Também é notável que o autor de "Graças a Deus" tenha iniciado o novo longa no interior de uma catedral gótica. Ele conta ter apreciado as aulas de catecismo na escola, embora tenha deixado de praticar o catolicismo logo na adolescência. Nesse ambiente grave, o espectador sente o peso da Igreja Católica, como "souvenir" de um mundo que não existe mais. "Entendi que havia uma grande hipocrisia na religião católica, que tinha palavras muito bonitas, com ações contraditórias."

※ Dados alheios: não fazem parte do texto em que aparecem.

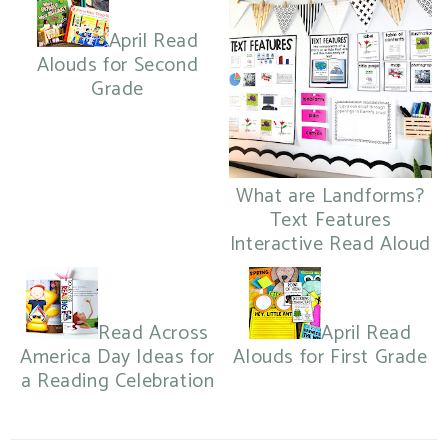
April Read
Alouds for Second
Grade
What are Landforms?
Text Features
Interactive Read Aloud
Read Across
April Read
America Day Ideas for
Alouds for First Grade
a Reading Celebration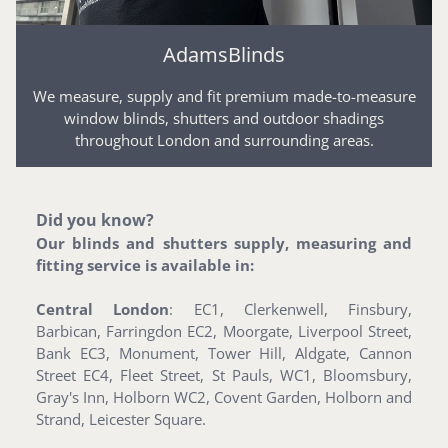
AdamsBlinds
We measure, supply and fit premium made-to-measure
window blinds, shutters and outdoor shadings
throughout London and surrounding areas.
Did you know?
Our blinds and shutters supply, measuring and
fitting service is available in:
Central London
: EC1, Clerkenwell, Finsbury,
Barbican, Farringdon EC2, Moorgate, Liverpool Street,
Bank EC3, Monument, Tower Hill, Aldgate, Cannon
Street EC4, Fleet Street, St Pauls, WC1, Bloomsbury,
Gray's Inn, Holborn WC2, Covent Garden, Holborn and
Strand, Leicester Square.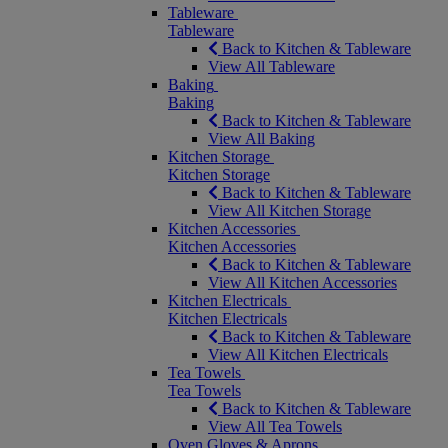
Tableware
Tableware
Back to Kitchen & Tableware
View All Tableware
Baking
Baking
Back to Kitchen & Tableware
View All Baking
Kitchen Storage
Kitchen Storage
Back to Kitchen & Tableware
View All Kitchen Storage
Kitchen Accessories
Kitchen Accessories
Back to Kitchen & Tableware
View All Kitchen Accessories
Kitchen Electricals
Kitchen Electricals
Back to Kitchen & Tableware
View All Kitchen Electricals
Tea Towels
Tea Towels
Back to Kitchen & Tableware
View All Tea Towels
Oven Gloves & Aprons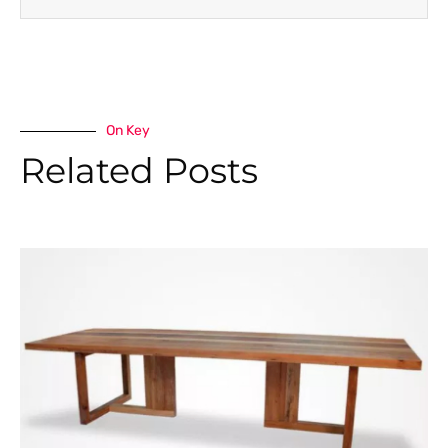
On Key
Related Posts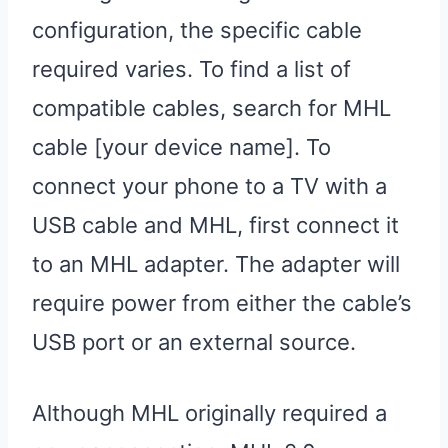
configuration, the specific cable
required varies. To find a list of
compatible cables, search for MHL
cable [your device name]. To
connect your phone to a TV with a
USB cable and MHL, first connect it
to an MHL adapter. The adapter will
require power from either the cable’s
USB port or an external source.
Although MHL originally required a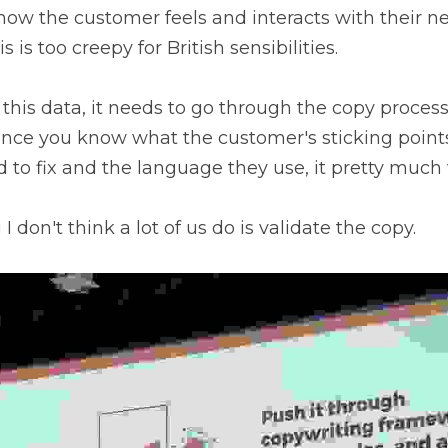
ow the customer feels and interacts with their new
s is too creepy for British sensibilities.
this data, it needs to go through the copy process 
once you know what the customer's sticking points
to fix and the language they use, it pretty much wr
 don't think a lot of us do is validate the copy.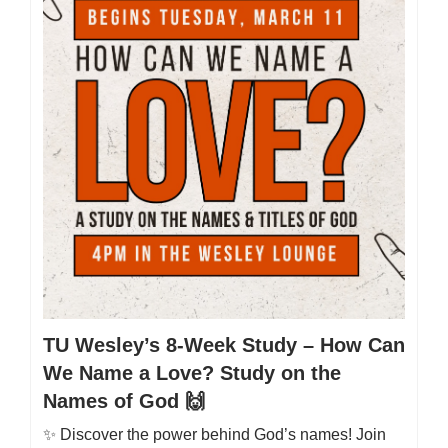
TU Wesley’s 8-Week Study – How Can
We Name a Love? Study on the
Names of God 🙌
✨ Discover the power behind God’s names! Join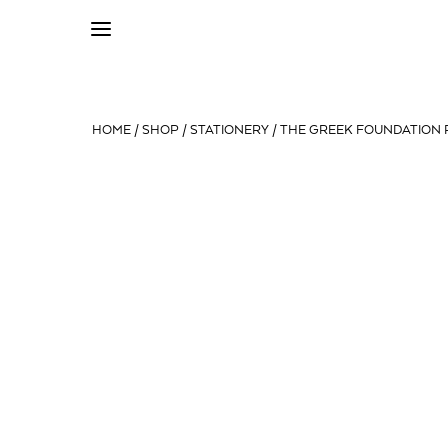
HOME
/
SHOP
/
STATIONERY
/ THE GREEK FOUNDATION P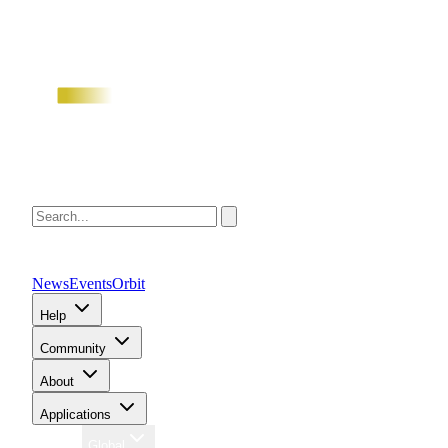
News
Events
Orbit
Help
Community
About
Applications
Region
Global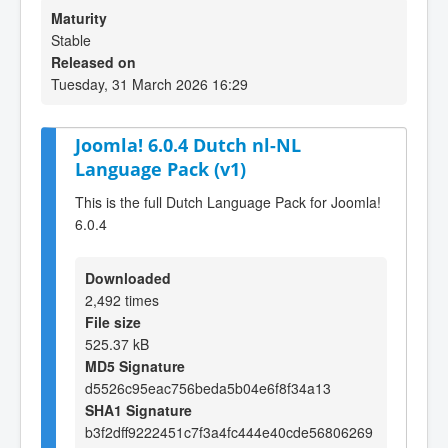
Maturity
Stable
Released on
Tuesday, 31 March 2026 16:29
Joomla! 6.0.4 Dutch nl-NL
Language Pack (v1)
This is the full Dutch Language Pack for Joomla!
6.0.4
Downloaded
2,492 times
File size
525.37 kB
MD5 Signature
d5526c95eac756beda5b04e6f8f34a13
SHA1 Signature
b3f2dff9222451c7f3a4fc444e40cde56806269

Ozon olha para a história do cinema francês de um lugar privilegiado. A produção contemporânea aponta, afinal, para a coexistência de diferentes tendências estéticas. O cineasta afirma, de todo modo, recuperar a tradição do realismo poético, de Julien Duvivier e Claude Autant-Lara, atacada pela nouvelle vague.

Segundo o cineasta, o movimento de renovação do cinema francês se inseriu num contexto político, em que era preciso destruir todo o passado. Em "Quando Chega o Outono", Ozon reafirma outra tendência sua, agora relacionada ao roteiro. Ele mostra ter um gosto pela tragédia. "Todos os filmes que você citou falam da morte. Busco um efeito de catarse, para liberar meu próprio sofrimento."